First, mobilise your top team on the business case for doing this. Then comes the communication step, where the organisation fully knows what the brand is and the values it holds, why it holds such values, and sharing their story so that people are aware of it. Finally, create platforms for people to explore for themselves and understand personally and fundamentally, and see the behaviour indications among them as individuals.

Cancun Can-Can
The US' dance with the EU may hurt India.

It is far more difficult to achieve a consensus when there are three points of view involved. At the World Trade Organisation, this suited India and other developing countries just fine. These countries have all along maintained that they will not open up their markets to agricultural imports until developed countries scrapped all forms of subsidies. The conflict between the US and the European Union on this issue-the former is keen on the liberalisation of agricultural trade while the latter wishes to retain the flexibility to continue subsidies-has traditionally helped developing countries get their way. Now, it looks like they'll no longer be able to use this strategem. Reason: a recent announcement by the US and the EU to the effect that they have arrived at an agreement on the issue of agricultural subsidies. India is sticking to its original position that it will consider the issue of opening up its market to agricultural imports only after understanding the actual cuts effected by the US and the EU in their subsidies. Not all news, however, is bad: 14 developing nations, including India, China, Brazil and Mexico have forged an alliance to oppose the US-EU move. "This will not only provide the developing world with greater negotiating power," explains T.K. Bhaumick, Senior Advisor (Trade Policy), Confederation of Indian Industry, "but also result in some hard negotiating at the coming meet". The worry is that the US-EU combine could force developing countries to discuss issues related to investment and government procurement (put simply, they don't want to do this). And some analysts suggest that not too much be made of the 14 nation axis. "Remember Doha," they chorus. India, for the benefit of those who know little of the Doha round of talks of the WTO, stood alone in its opposition to introducing new issues for discussion at the conference.

Autumn Churn

Amit Bose: Creating a buzz, alright

Amit Bose's move from Reliance Infocomm to Tata Teleservices as President seems to be roiling waters in the Tata company. Key executives are being shuffled around and the company's Managing Director S. Ramakrishna-surprisingly (because he should be the one deciding on the role changes)-doesn't seem to be happy about it. When BT spoke to him, he did sound a little disturbed over the redeployment of a "credible person" such as the coo of Tamil Nadu circle R. Balachandran to the Andhra Pradesh and Gujarat circles. BT will be keeping an eye on the developments here.

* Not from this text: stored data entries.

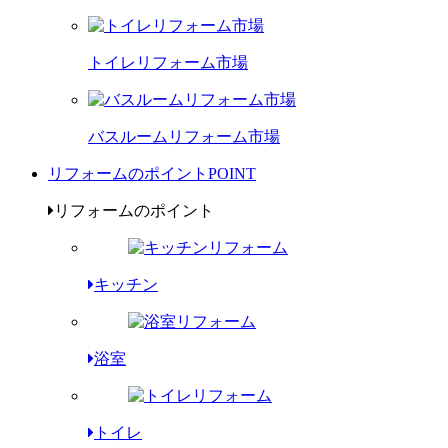
トイレリフォーム市場
バスルームリフォーム市場
リフォームのポイント
POINT
リフォームのポイント
キッチン
浴室
トイレ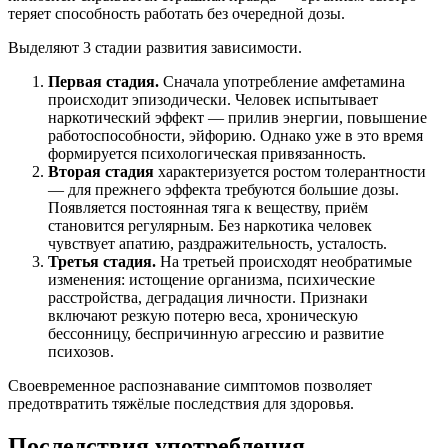
теряет способность работать без очередной дозы.
Выделяют 3 стадии развития зависимости.
Первая стадия.
Сначала употребление амфетамина
происходит эпизодически. Человек испытывает
наркотический эффект — прилив энергии, повышение
работоспособности, эйфорию. Однако уже в это время
формируется психологическая привязанность.
Вторая стадия
характеризуется ростом толерантности
— для прежнего эффекта требуются большие дозы.
Появляется постоянная тяга к веществу, приём
становится регулярным. Без наркотика человек
чувствует апатию, раздражительность, усталость.
Третья стадия.
На третьей происходят необратимые
изменения: истощение организма, психические
расстройства, деградация личности. Признаки
включают резкую потерю веса, хроническую
бессонницу, беспричинную агрессию и развитие
психозов.
Своевременное распознавание симптомов позволяет
предотвратить тяжёлые последствия для здоровья.
Последствия употребления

Meanwhile, Marico's Harsh Mariwala continues to lose people. Between January and June this year he lost COO Jaspal Bajwa, Marketing Head Arvind Mendiretta, and GM (HR) Chetana Gargava. Now, it's the turn of Marico Healthcare CEO Pranab Datta to call it quits after a 13-year stint at the group. BT hears that he's joining housing major, Mahindra GESCO. There's movement at Pepsi, too, where CIO Upal Chakrabarty has moved to BPO major Convergys in a similar capacity. "The challenges of a CIO in the IT-enabled sector are far more than in FMCG. In Pepsi, it is merely a support, but in (Convergys) it is the backbone," explains Chakrabarty.

Things are warming up at Ramesh Vangal's Scandent Network. Come September, it will get a new Vice President (marketing & new business development) in Ashish Mishra. Until early this year, Mishra was Bacardi's Marketing Controller, which he quit to join the WPP Group's marketing consultancy, the Henley Centre, as CEO.